### [TASK TO COMPLETE]
Leave out all images and set down the records exactly as given.

________

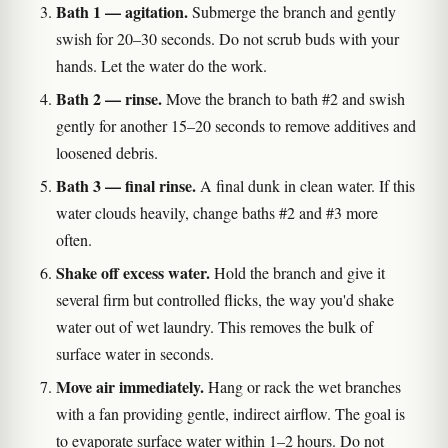
Bath 1 — agitation.
Submerge the branch and gently
swish for 20–30 seconds. Do not scrub buds with your
hands. Let the water do the work.
Bath 2 — rinse.
Move the branch to bath #2 and swish
gently for another 15–20 seconds to remove additives and
loosened debris.
Bath 3 — final rinse.
A final dunk in clean water. If this
water clouds heavily, change baths #2 and #3 more
often.
Shake off excess water.
Hold the branch and give it
several firm but controlled flicks, the way you'd shake
water out of wet laundry. This removes the bulk of
surface water in seconds.
Move air immediately.
Hang or rack the wet branches
with a fan providing gentle, indirect airflow. The goal is
to evaporate surface water within 1–2 hours. Do not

________

### [ANSWER BOX]
Bath 1 — agitation.
Submerge the branch and gently
swish for 20–30 seconds. Do not scrub buds with your
hands. Let the water do the work.
Bath 2 — rinse.
Move the branch to bath #2 and swish
gently for another 15–20 seconds to remove additives and
loosened debris.
Bath 3 — final rinse.
A final dunk in clean water. If this
water clouds heavily, change baths #2 and #3 more
often.
Shake off excess water.
Hold the branch and give it
several firm but controlled flicks, the way you'd shake
water out of wet laundry. This removes the bulk of
surface water in seconds.
Move air immediately.
Hang or rack the wet branches
with a fan providing gentle, indirect airflow. The goal is
to evaporate surface water within 1–2 hours. Do not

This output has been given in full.